What the task requires =
Give the lines again exactly as they appear, from the first line of the listing through the line containing "Mezőföldi Regionális Víziközmű Kft.", and omit every picture.

= Beginning of Section =

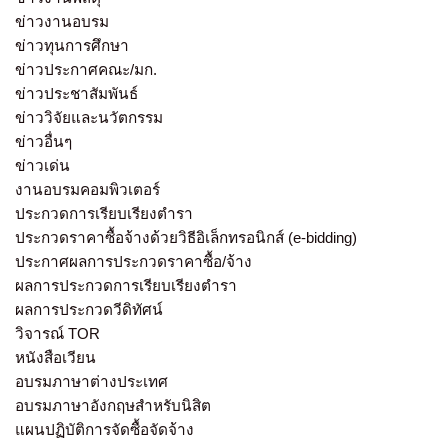
ข่าวงานอบรม
ข่าวทุนการศึกษา
ข่าวประกาศคณะ/มก.
ข่าวประชาสัมพันธ์
ข่าววิจัยและนวัตกรรม
ข่าวอื่นๆ
ข่าวเด่น
งานอบรมคอมพิวเตอร์
ประกวดการเรียบเรียงตำรา
ประกวดราคาซื้อจ้างด้วยวิธีอิเล็กทรอนิกส์ (e-bidding)
ประกาศผลการประกวดราคาซื้อ/จ้าง
ผลการประกวดการเรียบเรียงตำรา
ผลการประกวดวีดิทัศน์
วิจารณ์ TOR
หนังสือเวียน
อบรมภาษาต่างประเทศ
อบรมภาษาอังกฤษสำหรับนิสิต
แผนปฏิบัติการจัดซื้อจัดจ้าง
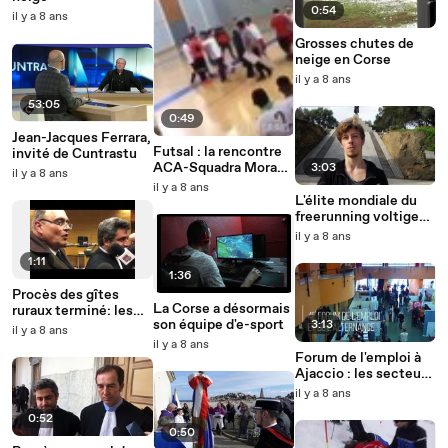
0:54
il y a 8 ans
Grosses chutes de
neige en Corse
il y a 8 ans
53:05
0:49
Jean-Jacques Ferrara,
Futsal : la rencontre
invité de Cuntrastu
ACA-Squadra Mora
3:03
il y a 8 ans
dégénère, un joueur
il y a 8 ans
blessé
L'élite mondiale du
freerunning voltige
sur la place du
il y a 8 ans
Casone
1:11
1:36
Procès des gîtes
La Corse a désormais
ruraux terminé: les
son équipe d'e-sport
3:13
réactions de Paul
il y a 8 ans
Giacobbi et de ses
il y a 8 ans
Forum de l'emploi à
avocats
Ajaccio : les secteurs
qui recrutent en
il y a 8 ans
Corse
0:52
0:50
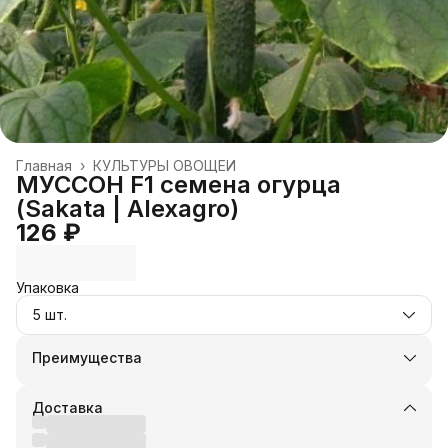
Главная
›
КУЛЬТУРЫ ОВОЩЕЙ
МУССОН F1 семена огурца
(Sakata | Alexagro)
126 ₽
Упаковка
5 шт.
Преимущества
Оплата частями в Сплит
Доставка в пункты выдачи или до двери
Доставка
Удобный возврат
Оплата — картой, СБП или наличными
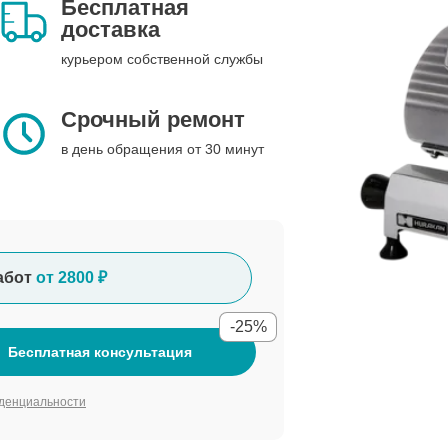
Бесплатная
доставка
курьером собственной службы
Срочный ремонт
в день обращения от 30 минут
абот
от 2800 ₽
-25%
Бесплатная консультация
денциальности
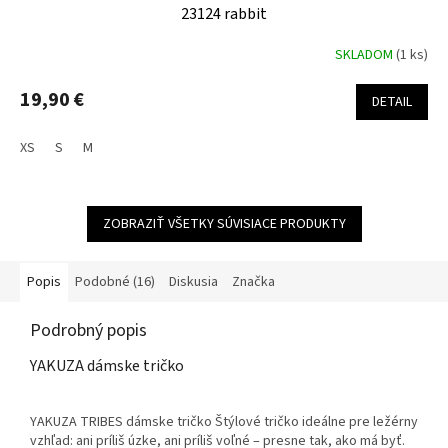
23124 rabbit
SKLADOM
(1 ks)
19,90 €
DETAIL
XS
S
M
ZOBRAZIŤ VŠETKY SÚVISIACE PRODUKTY
Popis
Podobné (16)
Diskusia
Značka
Podrobný popis
YAKUZA dámske tričko
YAKUZA TRIBES dámske tričko Štýlové tričko ideálne pre ležérny
vzhľad: ani príliš úzke, ani príliš voľné – presne tak, ako má byť.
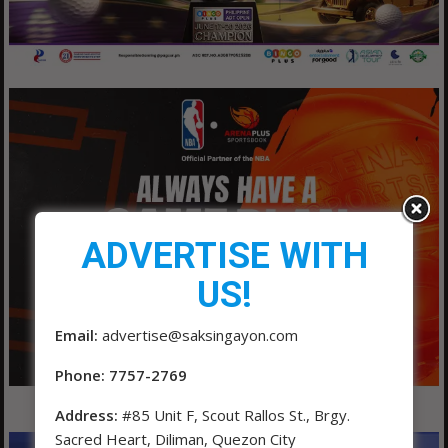
ADVERTISE WITH
US!
Email:
advertise@saksingayon.com
Phone: 7757-2769
Address:
#85 Unit F, Scout Rallos St., Brgy.
Sacred Heart, Diliman, Quezon City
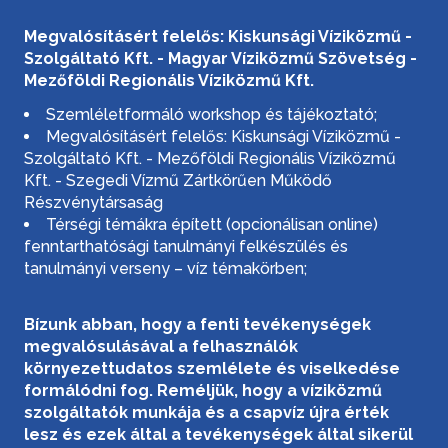
Megvalósításért felelős: Kiskunsági Víziközmű -
Szolgáltató Kft. - Magyar Víziközmű Szövetség -
Mezőföldi Regionális Víziközmű Kft.
Szemléletformáló workshop és tájékoztató;
Megvalósításért felelős: Kiskunsági Víziközmű -
Szolgáltató Kft. - Mezőföldi Regionális Víziközmű
Kft. - Szegedi Vízmű Zártkörűen Működő
Részvénytársaság
Térségi témákra épített (opcionálisan online)
fenntarthatósági tanulmányi felkészülés és
tanulmányi verseny – víz témakörben;
Bízunk abban, hogy a fenti tevékenységek
megvalósulásával a felhasználók
környezettudatos szemlélete és viselkedése
formálódni fog. Reméljük, hogy a víziközmű
szolgáltatók munkája és a csapvíz újra érték
lesz és ezek által a tevékenységek által sikerül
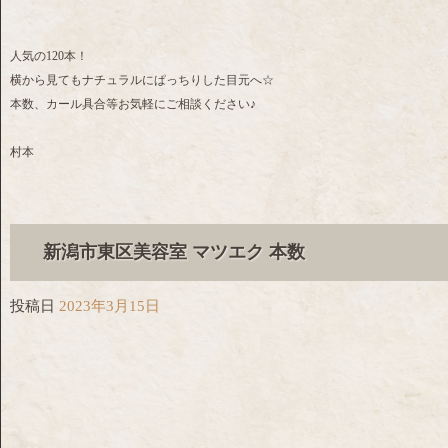
人気の120本！
横から見てもナチュラルにぱっちりした目元へ☆
本数、カール具合等お気軽にご相談ください♪
村本
新潟市東区美容室 マツエク 本数
投稿日
2023年3月15日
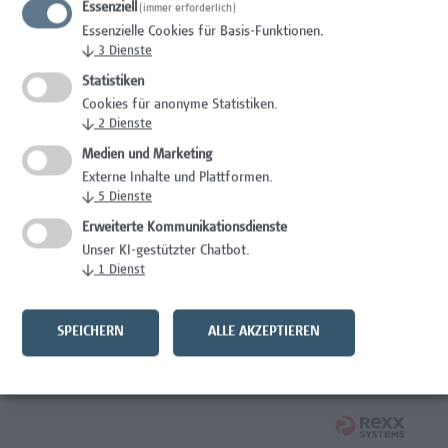
Essenziell
(immer erforderlich)
Wissenschaft/Forschung
Essenzielle Cookies für Basis-Funktionen.
↓
3
Dienste
Expert*in für Schutzrechte und Verwertung
Statistiken
Wissenschaft/Forschung
Cookies für anonyme Statistiken.
↓
2
Dienste
Mitarbeiter*in Forschungsdatenmanagement
Medien und Marketing
Externe Inhalte und Plattformen.
Administration, Wissenschaft/Forschung
↓
5
Dienste
Senior Lecturer Computer Science - Fokus IT-Security
Erweiterte Kommunikationsdienste
Unser KI-gestützter Chatbot.
Wissenschaft/Forschung
↓
1
Dienst
Mitarbeiter*in Programmkoordination &
Weiterbildungsmanagement (m/w/x)
SPEICHERN
ALLE AKZEPTIEREN
Administration, Kaufmännische Berufe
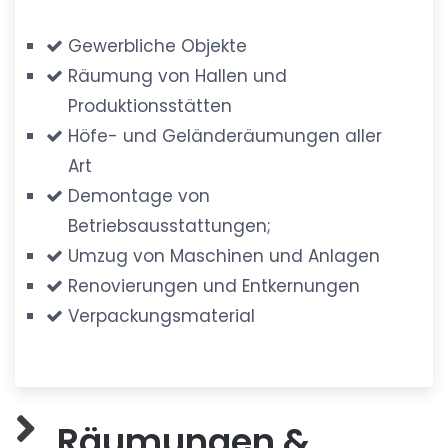
Gewerbliche Objekte
Räumung von Hallen und
Produktionsstätten
Höfe- und Geländeräumungen aller
Art
Demontage von
Betriebsausstattungen;
Umzug von Maschinen und Anlagen
Renovierungen und Entkernungen
Verpackungsmaterial
Räumungen &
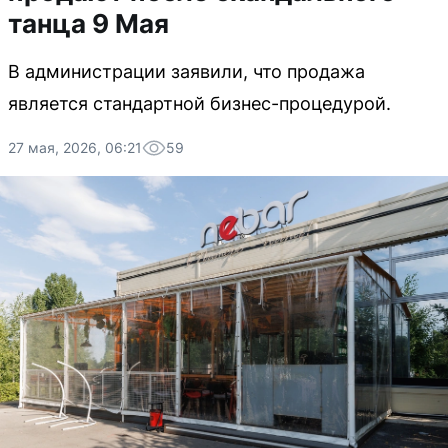
танца 9 Мая
В администрации заявили, что продажа
является стандартной бизнес-процедурой.
27 мая, 2026, 06:21
59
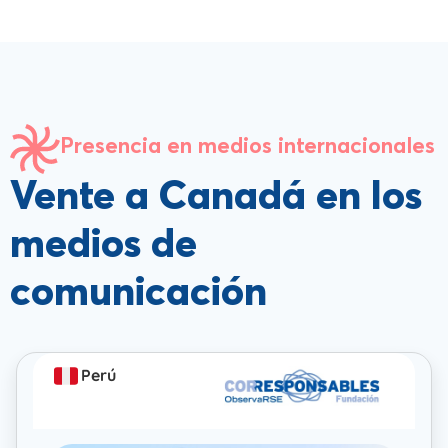
Presencia en medios internacionales
Vente a Canadá en los
medios de
comunicación
Perú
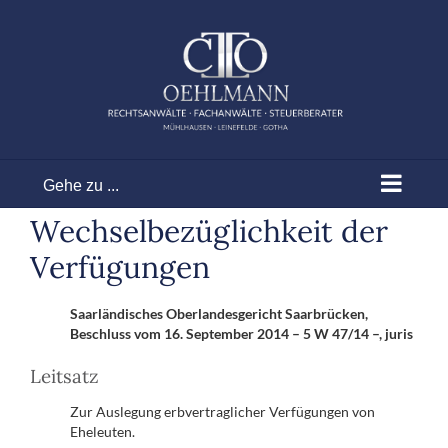
Zum
Inhalt
springen
Gehe zu ...
Wechselbezüglichkeit der
Verfügungen
Saarländisches Oberlandesgericht Saarbrücken,
Beschluss vom 16. September 2014 – 5 W 47/14 –, juris
Leitsatz
Zur Auslegung erbvertraglicher Verfügungen von
Eheleuten.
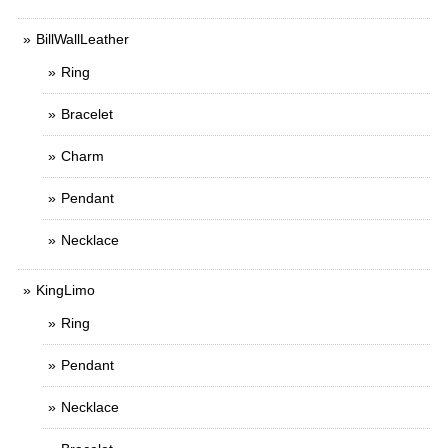
BillWallLeather
Ring
Bracelet
Charm
Pendant
Necklace
KingLimo
Ring
Pendant
Necklace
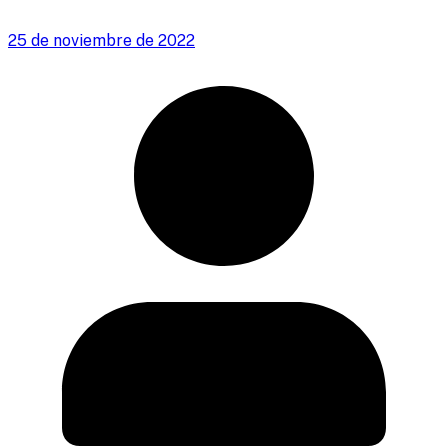
25 de noviembre de 2022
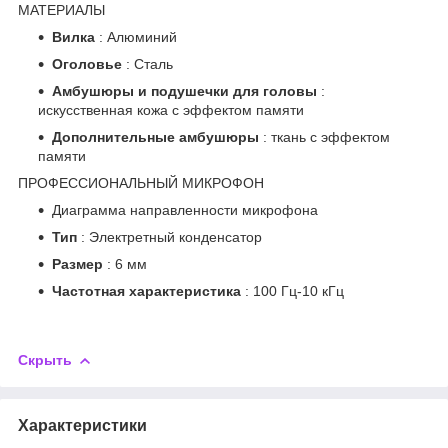
МАТЕРИАЛЫ
Вилка
: Алюминий
Оголовье
: Сталь
Амбушюры и подушечки для головы
:
искусственная кожа с эффектом памяти
Дополнительные амбушюры
: ткань с эффектом
памяти
ПРОФЕССИОНАЛЬНЫЙ МИКРОФОН
Диаграмма направленности микрофона
Тип
: Электретный конденсатор
Размер
: 6 мм
Частотная характеристика
: 100 Гц-10 кГц
Скрыть
Характеристики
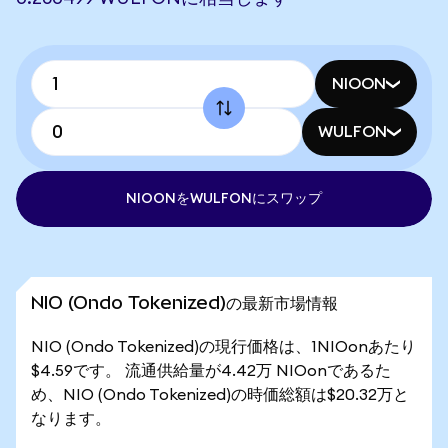
NIOON
WULFON
NIOONをWULFONにスワップ
NIO (Ondo Tokenized)の最新市場情報
NIO (Ondo Tokenized)の現行価格は、1NIOonあたり
$4.59です。 流通供給量が4.42万 NIOonであるた
め、NIO (Ondo Tokenized)の時価総額は$20.32万と
なります。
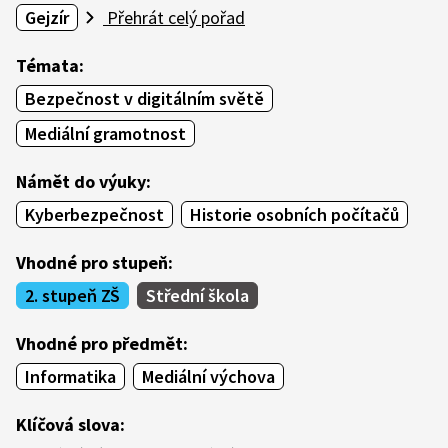
Gejzír
Přehrát celý pořad
Témata:
Bezpečnost v digitálním světě
Mediální gramotnost
Námět do výuky:
Kyberbezpečnost
Historie osobních počítačů
Vhodné pro stupeň:
2. stupeň ZŠ
Střední škola
Vhodné pro předmět:
Informatika
Mediální výchova
Klíčová slova:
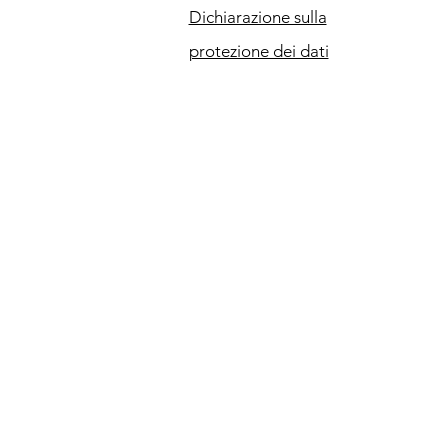
Dichiarazione sulla
protezione dei dati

= End of Section =

Written solution =
ข่าวงานอบรม
ข่าวทุนการศึกษา
ข่าวประกาศคณะ/มก.
ข่าวประชาสัมพันธ์
ข่าววิจัยและนวัตกรรม
ข่าวอื่นๆ
ข่าวเด่น
งานอบรมคอมพิวเตอร์
ประกวดการเรียบเรียงตำรา
ประกวดราคาซื้อจ้างด้วยวิธีอิเล็กทรอนิกส์ (e-bidding)
ประกาศผลการประกวดราคาซื้อ/จ้าง
ผลการประกวดการเรียบเรียงตำรา
ผลการประกวดวีดิทัศน์
วิจารณ์ TOR
หนังสือเวียน
อบรมภาษาต่างประเทศ
อบรมภาษาอังกฤษสำหรับนิสิต
แผนปฏิบัติการจัดซื้อจัดจ้าง
0:54
il y a 8 ans
Grosses chutes de
neige en Corse
il y a 8 ans
53:05
0:49
Jean-Jacques Ferrara,
Futsal : la rencontre
invité de Cuntrastu
ACA-Squadra Mora
3:03
il y a 8 ans
dégénère, un joueur
il y a 8 ans
blessé
L'élite mondiale du
freerunning voltige
sur la place du
il y a 8 ans
Casone
1:11
1:36
Procès des gîtes
La Corse a désormais
ruraux terminé: les
son équipe d'e-sport
3:13
réactions de Paul
il y a 8 ans
Giacobbi et de ses
il y a 8 ans
Forum de l'emploi à
avocats
Ajaccio : les secteurs
qui recrutent en
il y a 8 ans
Corse
0:52
0:50
Главная
›
КУЛЬТУРЫ ОВОЩЕЙ
МУССОН F1 семена огурца
(Sakata | Alexagro)
126 ₽
Упаковка
5 шт.
Преимущества
Оплата частями в Сплит
Доставка в пункты выдачи или до двери
Доставка
Удобный возврат
Оплата — картой, СБП или наличными
Бесплатная
доставка
курьером собственной службы
Срочный ремонт
в день обращения от 30 минут
абот
от 2800 ₽
-25%
Бесплатная консультация
денциальности
23124 rabbit
SKLADOM
(1 ks)
19,90 €
DETAIL
XS
S
M
ZOBRAZIŤ VŠETKY SÚVISIACE PRODUKTY
Popis
Podobné (16)
Diskusia
Značka
Podrobný popis
YAKUZA dámske tričko
YAKUZA TRIBES dámske tričko Štýlové tričko ideálne pre ležérny
vzhľad: ani príliš úzke, ani príliš voľné – presne tak, ako má byť.
ADVERTISE WITH
US!
Email:
advertise@saksingayon.com
Phone: 7757-2769
Address:
#85 Unit F, Scout Rallos St., Brgy.
Sacred Heart, Diliman, Quezon City
Megvalósításért felelős: Kiskunsági Víziközmű -
Szolgáltató Kft. - Magyar Víziközmű Szövetség -
Mezőföldi Regionális Víziközmű Kft.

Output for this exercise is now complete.